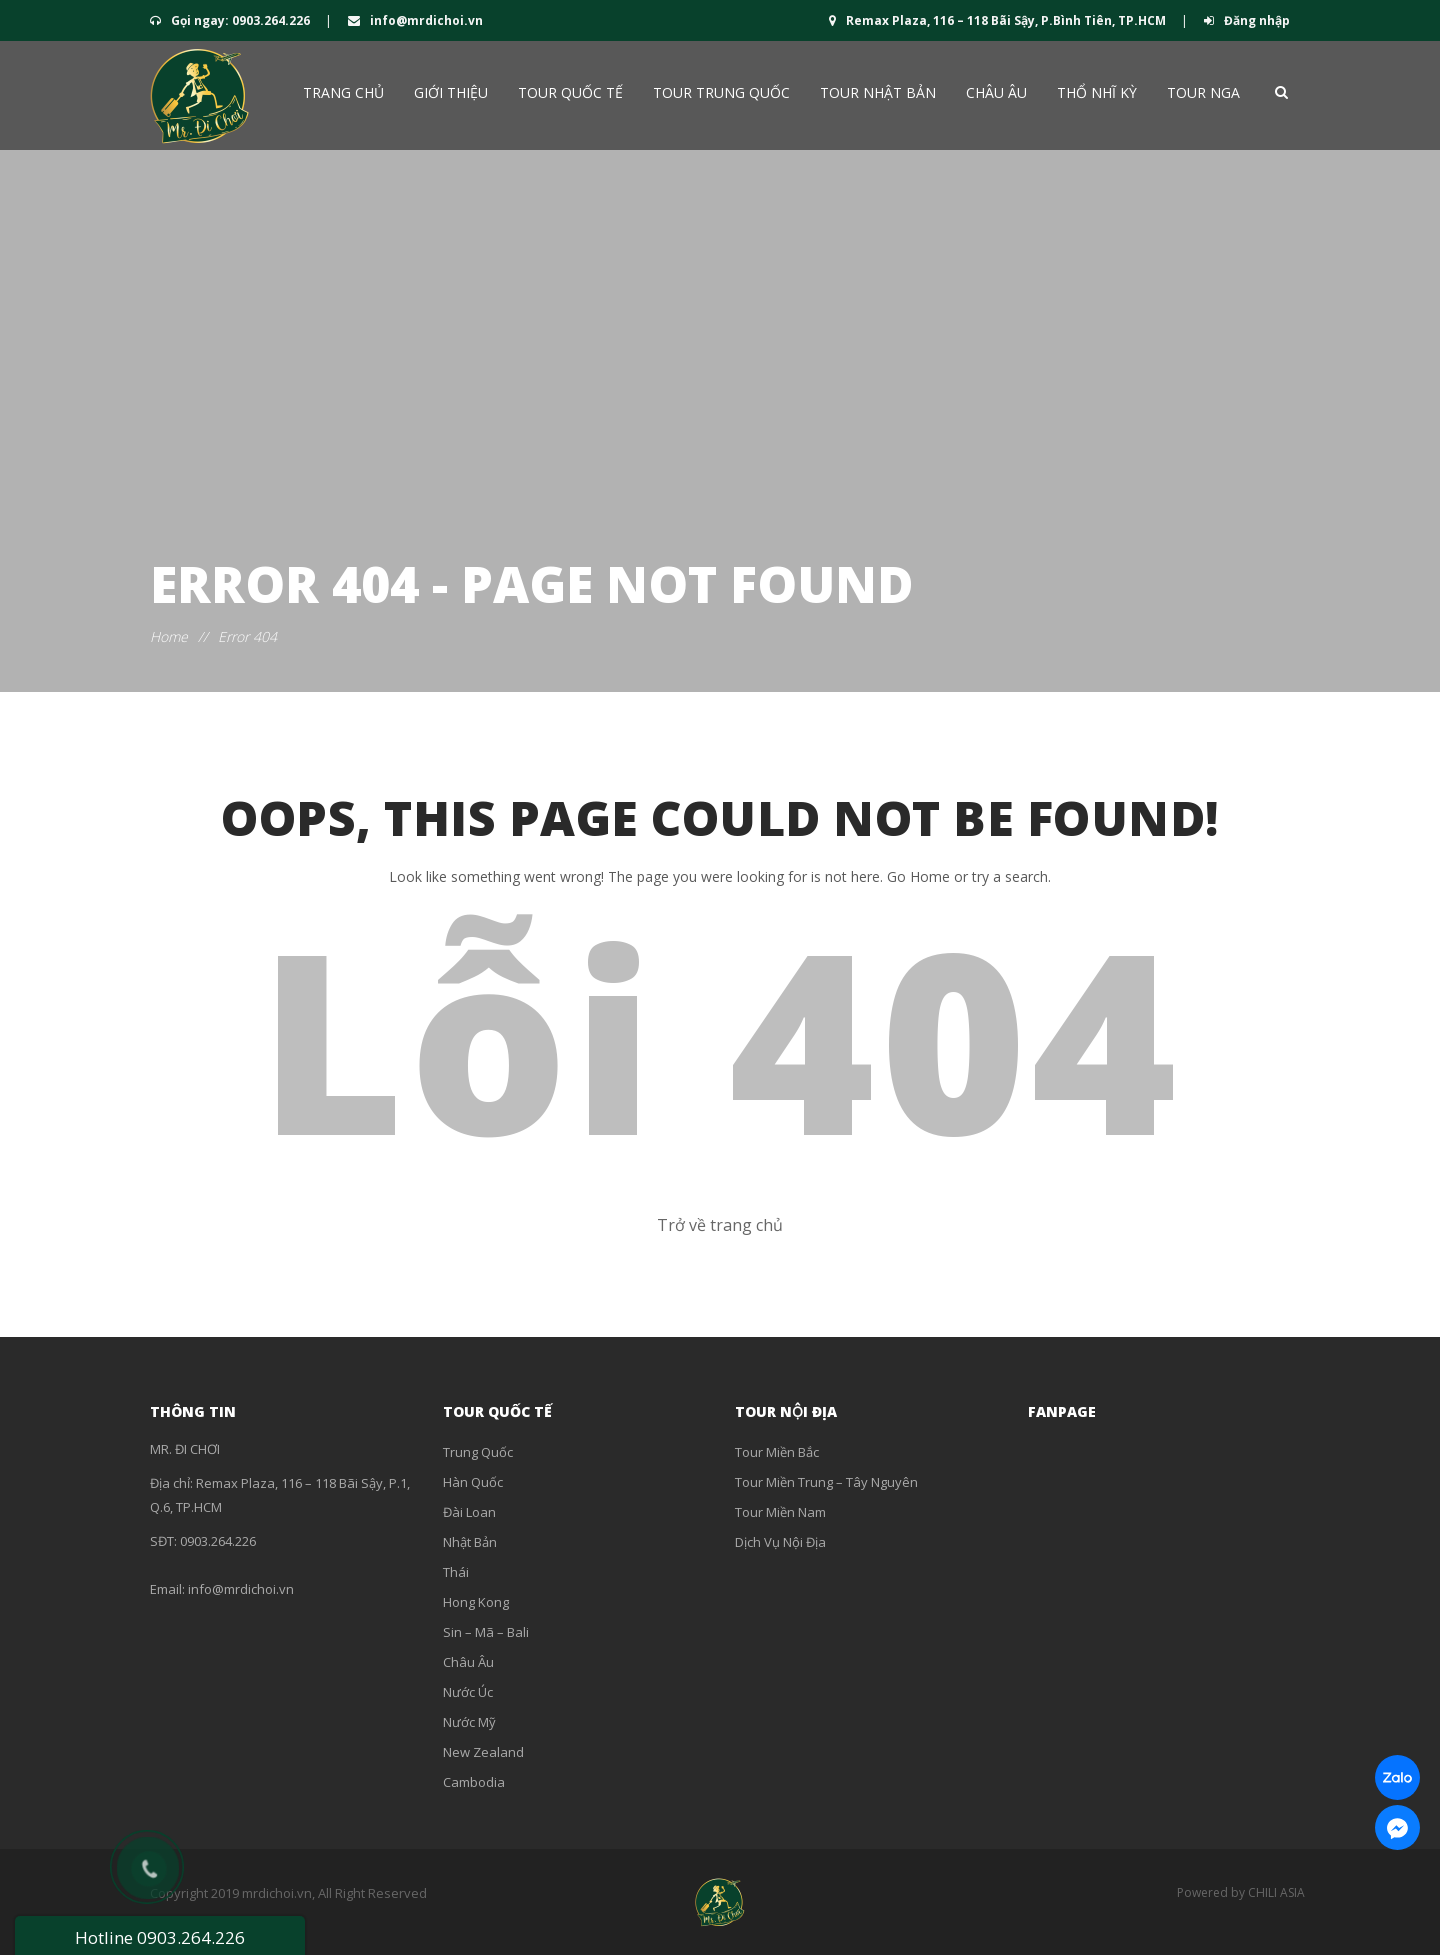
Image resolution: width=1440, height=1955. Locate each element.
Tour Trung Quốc (721, 92)
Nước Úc (468, 1692)
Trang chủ (343, 92)
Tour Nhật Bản (878, 92)
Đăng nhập (1247, 20)
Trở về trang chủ (720, 1225)
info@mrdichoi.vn (415, 20)
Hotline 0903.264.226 (160, 1937)
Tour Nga (1203, 92)
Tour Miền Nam (780, 1512)
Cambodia (474, 1782)
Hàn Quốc (473, 1482)
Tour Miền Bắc (777, 1452)
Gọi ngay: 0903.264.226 (231, 20)
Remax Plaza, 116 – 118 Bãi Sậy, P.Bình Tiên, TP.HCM (999, 20)
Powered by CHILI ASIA (1241, 1892)
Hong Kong (476, 1602)
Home (169, 636)
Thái (456, 1572)
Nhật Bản (470, 1542)
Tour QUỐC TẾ (570, 92)
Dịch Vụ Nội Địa (780, 1542)
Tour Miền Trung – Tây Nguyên (826, 1482)
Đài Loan (469, 1512)
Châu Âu (996, 92)
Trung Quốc (478, 1452)
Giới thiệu (451, 92)
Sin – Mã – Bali (486, 1632)
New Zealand (483, 1752)
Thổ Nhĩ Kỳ (1097, 92)
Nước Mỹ (469, 1722)
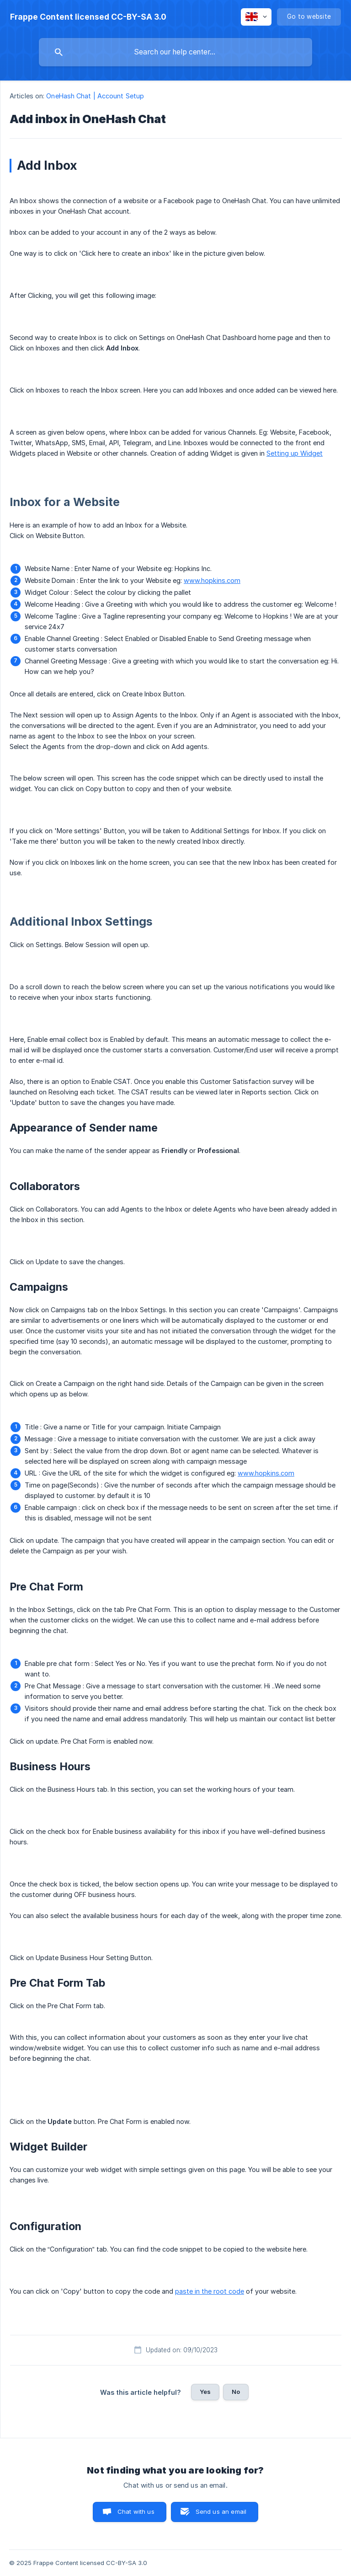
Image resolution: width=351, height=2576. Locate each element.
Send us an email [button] (221, 2511)
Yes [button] (205, 2391)
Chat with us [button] (135, 2511)
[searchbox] (175, 52)
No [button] (236, 2391)
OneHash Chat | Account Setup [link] (95, 96)
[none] (88, 17)
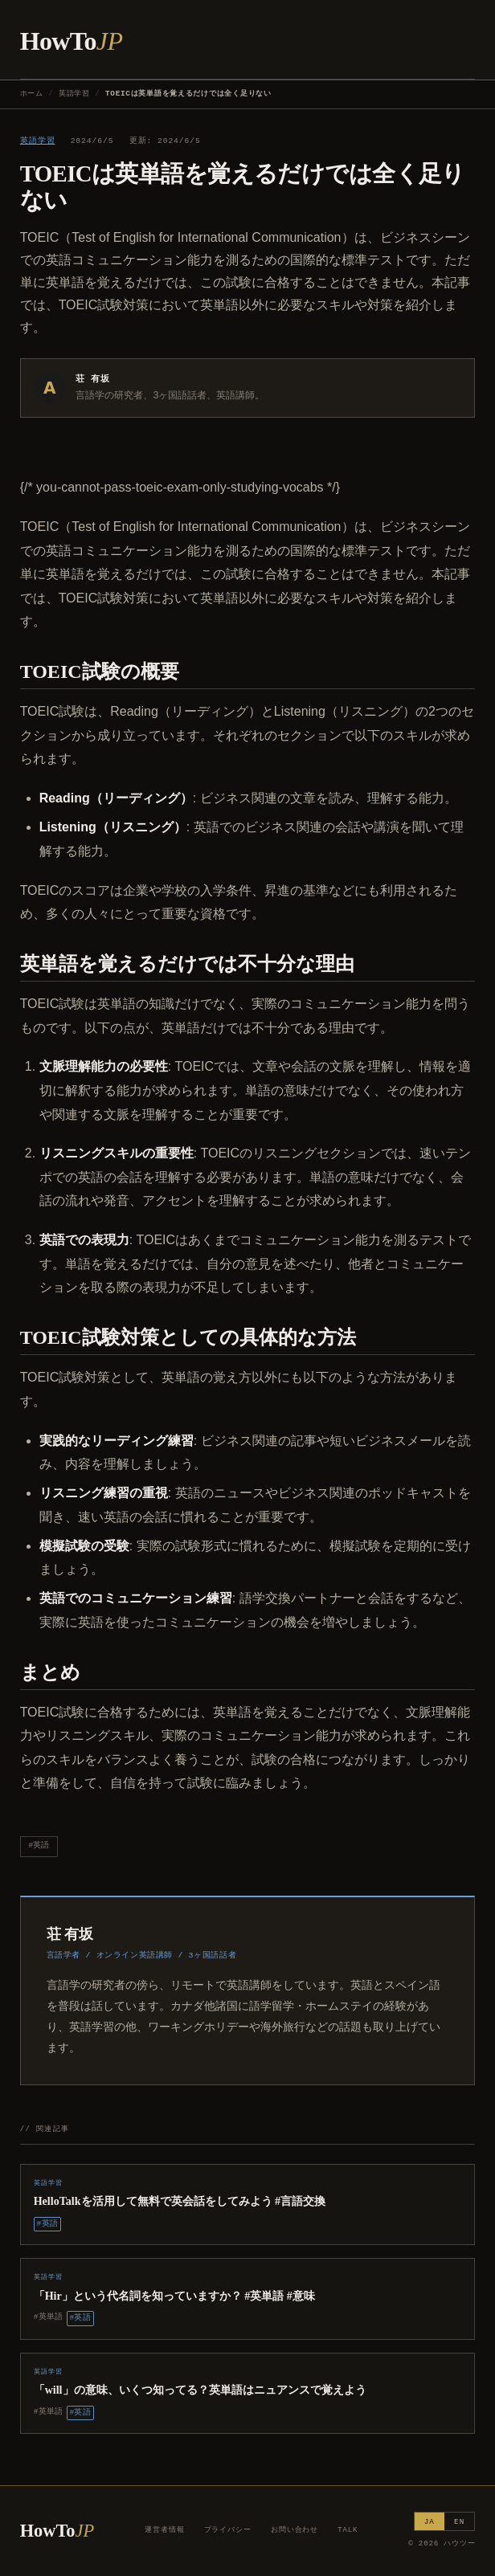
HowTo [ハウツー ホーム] (71, 41)
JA (429, 2521)
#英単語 (48, 2317)
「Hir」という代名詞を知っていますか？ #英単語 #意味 (174, 2295)
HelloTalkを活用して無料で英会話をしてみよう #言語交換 (180, 2200)
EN (459, 2521)
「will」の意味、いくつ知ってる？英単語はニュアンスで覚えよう (200, 2389)
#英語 (38, 1845)
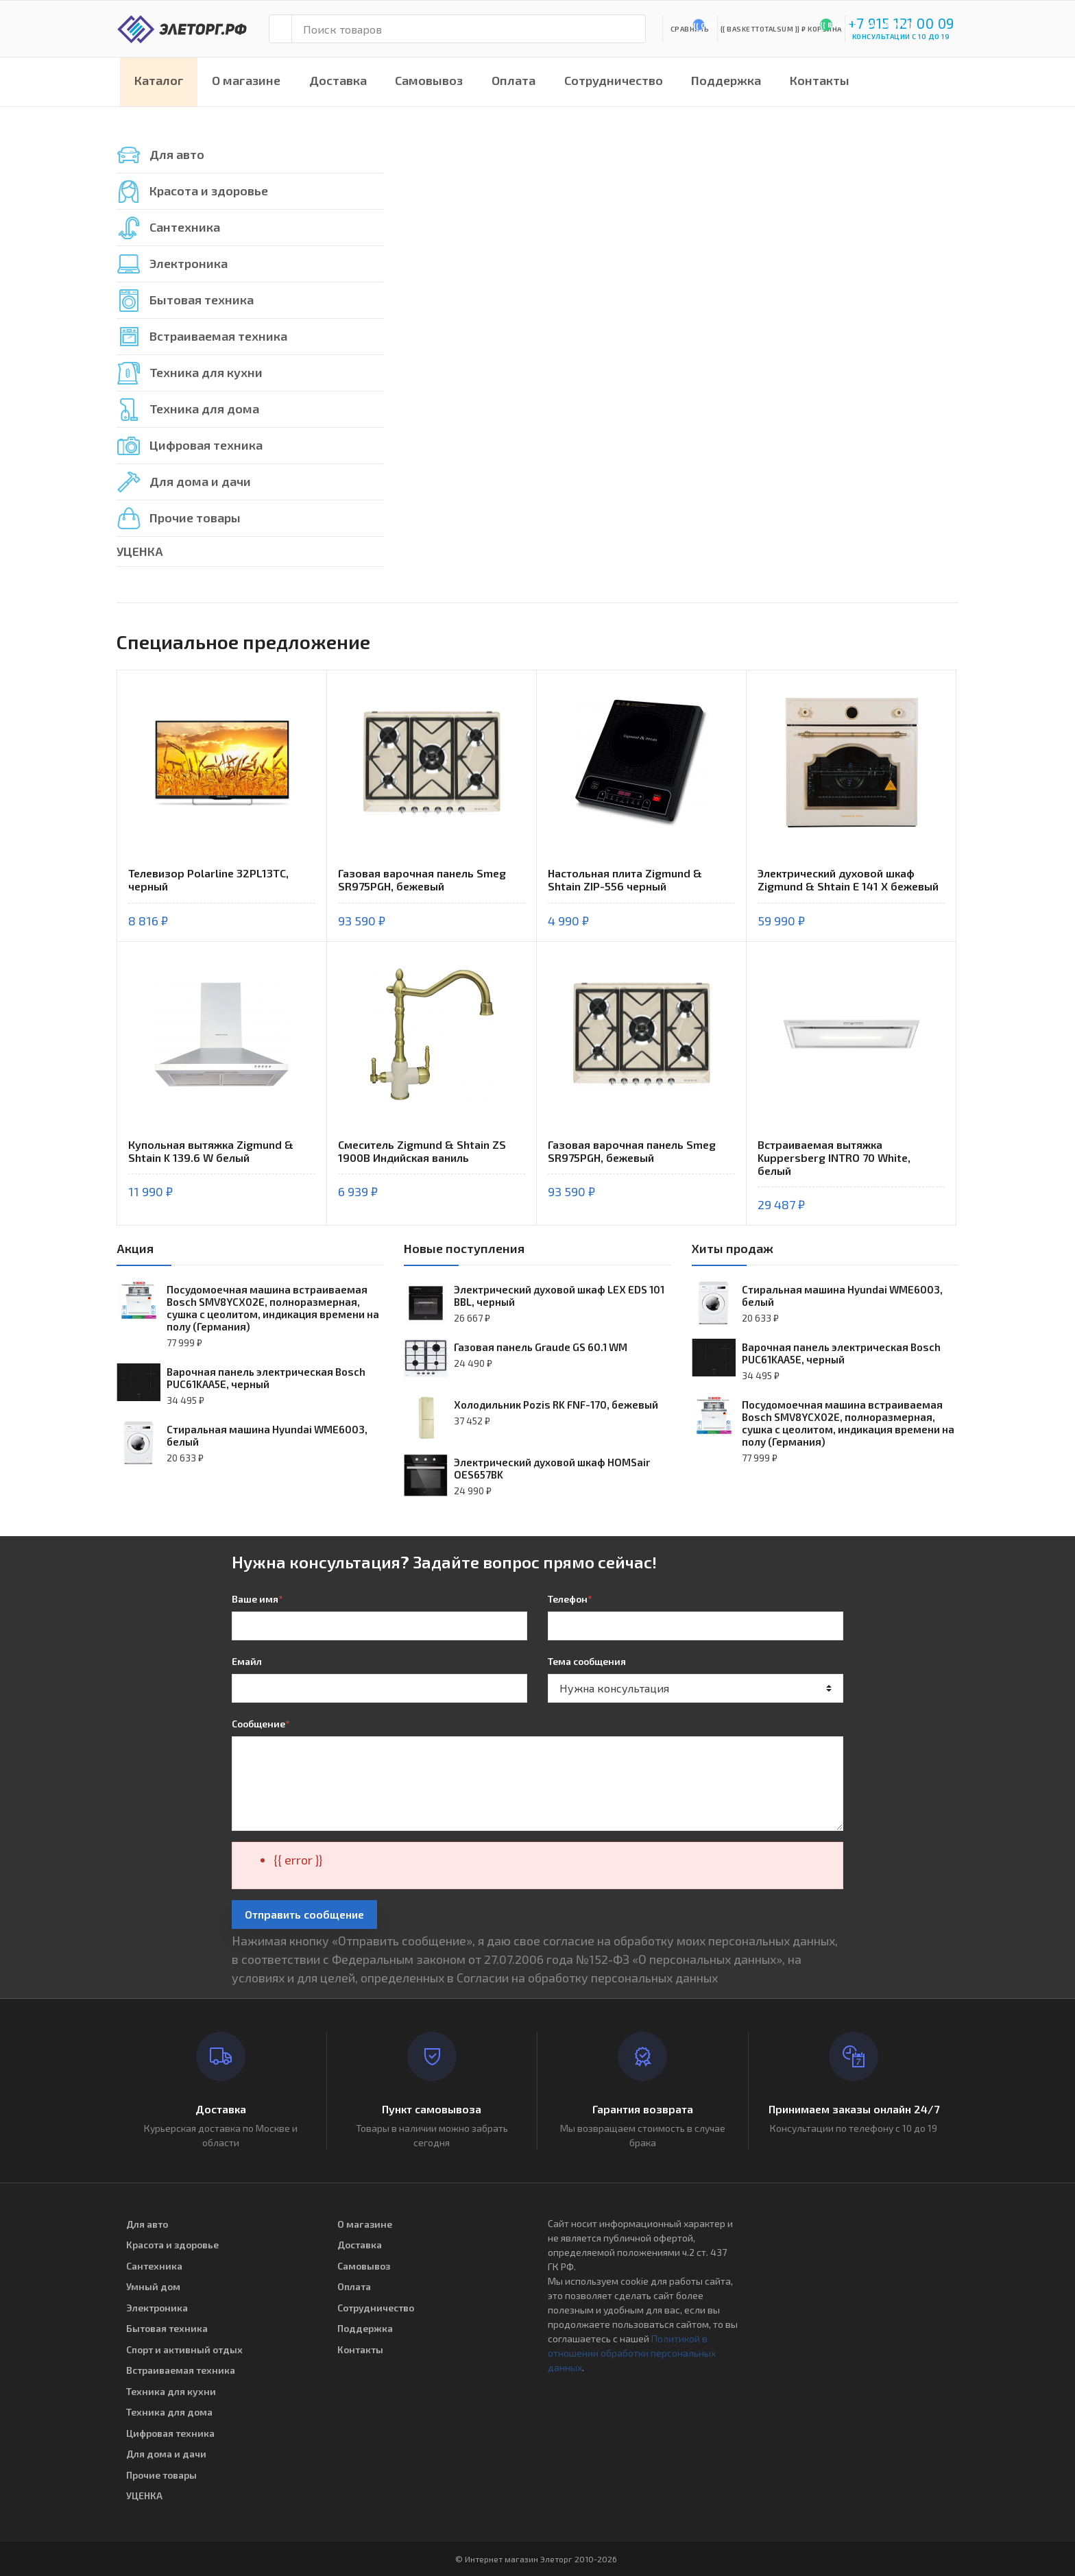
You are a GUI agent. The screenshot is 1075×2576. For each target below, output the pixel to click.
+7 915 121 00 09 (901, 23)
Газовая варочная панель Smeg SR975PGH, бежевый (422, 879)
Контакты (819, 80)
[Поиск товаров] (468, 28)
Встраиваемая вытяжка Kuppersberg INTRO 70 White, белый (834, 1157)
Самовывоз (429, 80)
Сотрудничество (613, 80)
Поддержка (726, 80)
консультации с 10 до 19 (901, 36)
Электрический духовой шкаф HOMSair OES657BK (552, 1468)
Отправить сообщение (304, 1914)
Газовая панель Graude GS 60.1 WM (540, 1347)
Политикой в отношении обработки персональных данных (632, 2353)
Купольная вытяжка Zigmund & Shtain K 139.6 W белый (210, 1151)
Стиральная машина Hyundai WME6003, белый (267, 1435)
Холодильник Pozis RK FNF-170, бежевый (556, 1404)
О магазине (246, 80)
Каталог (159, 80)
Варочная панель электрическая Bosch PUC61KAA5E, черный (266, 1377)
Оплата (513, 80)
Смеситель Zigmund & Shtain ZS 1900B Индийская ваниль (422, 1151)
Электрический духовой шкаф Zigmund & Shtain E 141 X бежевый (848, 879)
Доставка (338, 80)
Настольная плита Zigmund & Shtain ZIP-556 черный (625, 879)
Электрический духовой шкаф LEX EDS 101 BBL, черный (559, 1295)
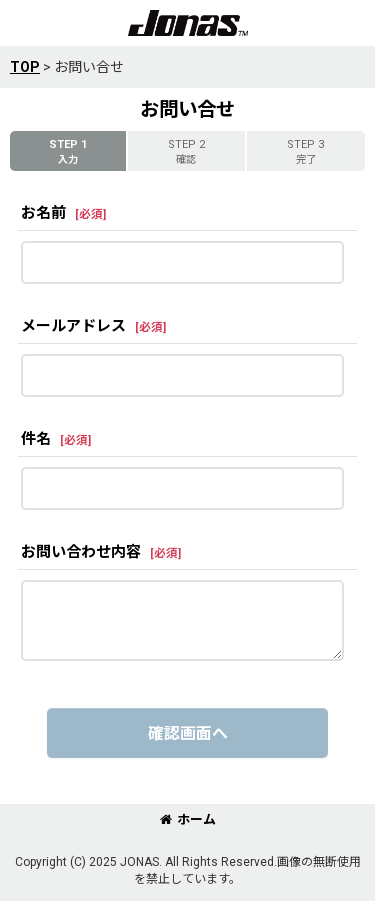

--*--

> [The task]:
Repeat everything in the entries above word for word, excluding the images.

> [Result for this task]:
Image resolution: width=1440, height=1955. Locate each element.
Tour Trung Quốc (721, 92)
Nước Úc (468, 1692)
Trang chủ (343, 92)
Tour Nhật Bản (878, 92)
Đăng nhập (1247, 20)
Trở về trang chủ (720, 1225)
info@mrdichoi.vn (415, 20)
Hotline 0903.264.226 (160, 1937)
Tour Nga (1203, 92)
Tour Miền Nam (780, 1512)
Cambodia (474, 1782)
Hàn Quốc (473, 1482)
Tour Miền Bắc (777, 1452)
Gọi ngay: 0903.264.226 (231, 20)
Remax Plaza, 116 – 118 Bãi Sậy, P.Bình Tiên, TP.HCM (999, 20)
Powered by CHILI ASIA (1241, 1892)
Hong Kong (476, 1602)
Home (169, 636)
Thái (456, 1572)
Nhật Bản (470, 1542)
Tour QUỐC TẾ (570, 92)
Dịch Vụ Nội Địa (780, 1542)
Tour Miền Trung – Tây Nguyên (826, 1482)
Đài Loan (469, 1512)
Châu Âu (996, 92)
Trung Quốc (478, 1452)
Giới thiệu (451, 92)
Sin – Mã – Bali (486, 1632)
New Zealand (483, 1752)
Thổ Nhĩ Kỳ (1097, 92)
Nước Mỹ (469, 1722)
Image resolution: width=351, height=2576. Locate each element.
Send us an email [button] (221, 2511)
Yes [button] (205, 2391)
Chat with us [button] (135, 2511)
[searchbox] (175, 52)
No [button] (236, 2391)
OneHash Chat | Account Setup [link] (95, 96)
[none] (88, 17)
HowTo [ハウツー ホーム] (71, 41)
JA (429, 2521)
#英単語 (48, 2317)
「Hir」という代名詞を知っていますか？ #英単語 #意味 (174, 2295)
HelloTalkを活用して無料で英会話をしてみよう #言語交換 (180, 2200)
EN (459, 2521)
「will」の意味、いくつ知ってる？英単語はニュアンスで覚えよう (200, 2389)
#英語 (38, 1845)
You are a GUI agent. The screenshot is 1075×2576. For each target below, output the pixel to click.
+7 915 121 00 09 (901, 23)
Газовая варочная панель Smeg SR975PGH, бежевый (422, 879)
Контакты (819, 80)
[Поиск товаров] (468, 28)
Встраиваемая вытяжка Kuppersberg INTRO 70 White, белый (834, 1157)
Самовывоз (429, 80)
Сотрудничество (613, 80)
Поддержка (726, 80)
консультации с 10 до 19 (901, 36)
Электрический духовой шкаф HOMSair OES657BK (552, 1468)
Отправить сообщение (304, 1914)
Газовая панель Graude GS 60.1 WM (540, 1347)
Политикой в отношении обработки персональных данных (632, 2353)
Купольная вытяжка Zigmund & Shtain K 139.6 W белый (210, 1151)
Стиральная машина Hyundai WME6003, белый (267, 1435)
Холодильник Pozis RK FNF-170, бежевый (556, 1404)
О магазине (246, 80)
Каталог (159, 80)
Варочная панель электрическая Bosch PUC61KAA5E, черный (266, 1377)
Оплата (513, 80)
Смеситель Zigmund & Shtain ZS 1900B Индийская ваниль (422, 1151)
Электрический духовой шкаф Zigmund & Shtain E 141 X бежевый (848, 879)
Доставка (338, 80)
Настольная плита Zigmund & Shtain ZIP-556 черный (625, 879)
Электрический духовой шкаф LEX EDS 101 BBL, черный (559, 1295)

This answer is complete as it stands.